┌──

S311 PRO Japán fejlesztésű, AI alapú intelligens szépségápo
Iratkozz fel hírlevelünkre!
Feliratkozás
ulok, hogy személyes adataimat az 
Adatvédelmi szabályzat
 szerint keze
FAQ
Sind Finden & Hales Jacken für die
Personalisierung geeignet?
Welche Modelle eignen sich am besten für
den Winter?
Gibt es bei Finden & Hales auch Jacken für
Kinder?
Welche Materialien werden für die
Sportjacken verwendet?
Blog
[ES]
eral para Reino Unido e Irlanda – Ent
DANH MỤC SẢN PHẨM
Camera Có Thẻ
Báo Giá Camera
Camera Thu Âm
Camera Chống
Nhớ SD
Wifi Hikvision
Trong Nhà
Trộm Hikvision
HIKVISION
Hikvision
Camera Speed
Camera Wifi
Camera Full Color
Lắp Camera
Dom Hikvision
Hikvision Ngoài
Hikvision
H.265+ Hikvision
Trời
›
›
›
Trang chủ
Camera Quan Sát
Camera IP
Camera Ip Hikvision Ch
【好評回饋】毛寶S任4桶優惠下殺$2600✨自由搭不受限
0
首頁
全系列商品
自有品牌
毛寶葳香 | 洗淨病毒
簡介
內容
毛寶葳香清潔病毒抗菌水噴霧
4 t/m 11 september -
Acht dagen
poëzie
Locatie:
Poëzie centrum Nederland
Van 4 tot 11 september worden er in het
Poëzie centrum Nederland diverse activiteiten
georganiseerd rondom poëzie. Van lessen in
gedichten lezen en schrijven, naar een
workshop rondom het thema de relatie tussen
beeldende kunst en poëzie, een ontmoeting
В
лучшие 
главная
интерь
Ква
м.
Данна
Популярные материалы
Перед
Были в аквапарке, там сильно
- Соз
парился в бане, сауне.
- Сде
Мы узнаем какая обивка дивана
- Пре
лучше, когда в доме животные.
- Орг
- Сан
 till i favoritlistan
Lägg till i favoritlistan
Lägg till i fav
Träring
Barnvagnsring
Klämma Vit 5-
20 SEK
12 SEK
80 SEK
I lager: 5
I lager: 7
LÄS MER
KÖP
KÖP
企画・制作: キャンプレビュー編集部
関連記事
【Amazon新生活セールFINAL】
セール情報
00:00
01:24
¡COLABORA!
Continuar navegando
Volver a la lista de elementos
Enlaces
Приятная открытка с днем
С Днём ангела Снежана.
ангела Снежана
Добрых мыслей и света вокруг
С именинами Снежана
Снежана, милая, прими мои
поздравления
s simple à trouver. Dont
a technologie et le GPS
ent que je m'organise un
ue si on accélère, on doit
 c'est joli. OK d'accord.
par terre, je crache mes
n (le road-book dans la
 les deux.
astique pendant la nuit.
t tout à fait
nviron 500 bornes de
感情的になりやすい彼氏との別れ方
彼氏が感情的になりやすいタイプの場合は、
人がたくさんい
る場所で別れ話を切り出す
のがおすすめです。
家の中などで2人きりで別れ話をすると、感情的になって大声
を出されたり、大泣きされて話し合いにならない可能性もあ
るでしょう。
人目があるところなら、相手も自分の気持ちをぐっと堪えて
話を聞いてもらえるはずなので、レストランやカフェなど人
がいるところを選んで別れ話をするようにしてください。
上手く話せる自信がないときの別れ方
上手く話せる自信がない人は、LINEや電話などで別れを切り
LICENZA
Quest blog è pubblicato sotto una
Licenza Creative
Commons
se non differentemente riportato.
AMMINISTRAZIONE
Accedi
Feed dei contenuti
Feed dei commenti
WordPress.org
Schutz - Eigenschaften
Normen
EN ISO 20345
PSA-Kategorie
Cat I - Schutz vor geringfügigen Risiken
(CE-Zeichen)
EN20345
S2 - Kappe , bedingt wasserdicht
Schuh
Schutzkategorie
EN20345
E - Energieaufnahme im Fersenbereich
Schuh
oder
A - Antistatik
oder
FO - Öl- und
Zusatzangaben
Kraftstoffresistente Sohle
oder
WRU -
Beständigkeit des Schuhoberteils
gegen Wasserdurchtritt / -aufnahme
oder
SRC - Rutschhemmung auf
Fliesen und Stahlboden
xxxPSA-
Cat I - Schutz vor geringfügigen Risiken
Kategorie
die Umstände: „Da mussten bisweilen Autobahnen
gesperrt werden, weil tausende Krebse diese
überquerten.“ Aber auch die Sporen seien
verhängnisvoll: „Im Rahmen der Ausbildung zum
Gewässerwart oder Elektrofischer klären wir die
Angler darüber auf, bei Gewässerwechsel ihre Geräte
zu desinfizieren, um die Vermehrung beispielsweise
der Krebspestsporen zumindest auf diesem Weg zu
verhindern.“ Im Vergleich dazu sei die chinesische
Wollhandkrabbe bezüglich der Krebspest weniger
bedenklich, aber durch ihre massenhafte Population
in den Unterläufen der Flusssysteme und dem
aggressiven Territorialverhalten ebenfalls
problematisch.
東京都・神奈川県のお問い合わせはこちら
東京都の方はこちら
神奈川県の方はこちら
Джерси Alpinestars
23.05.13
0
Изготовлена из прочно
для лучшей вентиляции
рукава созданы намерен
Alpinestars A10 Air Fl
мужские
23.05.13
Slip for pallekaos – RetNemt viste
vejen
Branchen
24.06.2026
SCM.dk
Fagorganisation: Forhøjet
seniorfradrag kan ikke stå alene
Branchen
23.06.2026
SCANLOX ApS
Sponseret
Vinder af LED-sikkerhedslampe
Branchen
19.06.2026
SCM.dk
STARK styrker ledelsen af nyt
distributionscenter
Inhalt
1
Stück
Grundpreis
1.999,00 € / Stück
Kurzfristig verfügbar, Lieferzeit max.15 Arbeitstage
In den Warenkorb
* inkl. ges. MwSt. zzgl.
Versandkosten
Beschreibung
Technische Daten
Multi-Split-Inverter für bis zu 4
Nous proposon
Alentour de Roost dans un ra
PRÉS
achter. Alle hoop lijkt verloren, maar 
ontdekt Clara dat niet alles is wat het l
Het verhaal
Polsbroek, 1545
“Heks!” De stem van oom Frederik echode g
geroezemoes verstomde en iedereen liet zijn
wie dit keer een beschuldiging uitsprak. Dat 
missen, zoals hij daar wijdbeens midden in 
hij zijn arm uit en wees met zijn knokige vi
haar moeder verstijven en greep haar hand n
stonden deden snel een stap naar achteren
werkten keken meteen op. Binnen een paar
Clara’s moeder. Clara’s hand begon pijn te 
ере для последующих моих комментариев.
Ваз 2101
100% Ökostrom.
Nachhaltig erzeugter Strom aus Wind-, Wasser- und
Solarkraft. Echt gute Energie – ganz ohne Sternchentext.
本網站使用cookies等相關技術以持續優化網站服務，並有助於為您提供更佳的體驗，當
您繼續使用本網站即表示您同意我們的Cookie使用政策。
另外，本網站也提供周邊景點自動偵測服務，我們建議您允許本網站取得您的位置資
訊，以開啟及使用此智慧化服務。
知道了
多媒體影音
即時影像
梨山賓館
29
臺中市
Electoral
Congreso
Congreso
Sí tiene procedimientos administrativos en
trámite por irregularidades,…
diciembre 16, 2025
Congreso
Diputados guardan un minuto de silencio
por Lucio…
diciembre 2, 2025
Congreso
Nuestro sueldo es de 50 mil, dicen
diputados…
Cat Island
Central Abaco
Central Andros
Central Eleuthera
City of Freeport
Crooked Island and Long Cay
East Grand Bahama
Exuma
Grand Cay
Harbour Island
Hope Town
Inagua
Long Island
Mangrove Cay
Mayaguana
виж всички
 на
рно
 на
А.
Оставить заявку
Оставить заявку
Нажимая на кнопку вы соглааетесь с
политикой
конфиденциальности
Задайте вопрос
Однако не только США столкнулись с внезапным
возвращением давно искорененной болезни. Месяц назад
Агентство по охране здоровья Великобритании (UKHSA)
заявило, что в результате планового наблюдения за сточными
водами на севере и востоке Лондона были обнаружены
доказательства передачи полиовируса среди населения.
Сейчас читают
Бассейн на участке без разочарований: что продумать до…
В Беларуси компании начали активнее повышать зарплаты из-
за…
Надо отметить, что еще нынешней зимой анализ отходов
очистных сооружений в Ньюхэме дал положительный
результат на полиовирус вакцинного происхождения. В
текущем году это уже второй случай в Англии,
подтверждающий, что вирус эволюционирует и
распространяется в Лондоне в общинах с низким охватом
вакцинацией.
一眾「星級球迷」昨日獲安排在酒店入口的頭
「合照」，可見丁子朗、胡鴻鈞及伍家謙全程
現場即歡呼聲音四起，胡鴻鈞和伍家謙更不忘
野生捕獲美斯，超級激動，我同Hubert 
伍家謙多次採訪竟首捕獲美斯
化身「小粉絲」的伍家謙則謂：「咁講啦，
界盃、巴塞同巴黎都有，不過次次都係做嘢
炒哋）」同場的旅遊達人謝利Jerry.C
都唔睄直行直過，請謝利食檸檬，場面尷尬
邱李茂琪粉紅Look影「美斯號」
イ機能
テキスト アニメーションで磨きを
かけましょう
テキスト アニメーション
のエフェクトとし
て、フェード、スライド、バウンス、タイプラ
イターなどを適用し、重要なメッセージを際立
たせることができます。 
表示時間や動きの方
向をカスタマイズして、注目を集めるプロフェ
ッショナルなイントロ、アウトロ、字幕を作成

└──

# To do:
Count how many lines in the data above hold "Camera", and give that number by itself.

# Worked solution:
11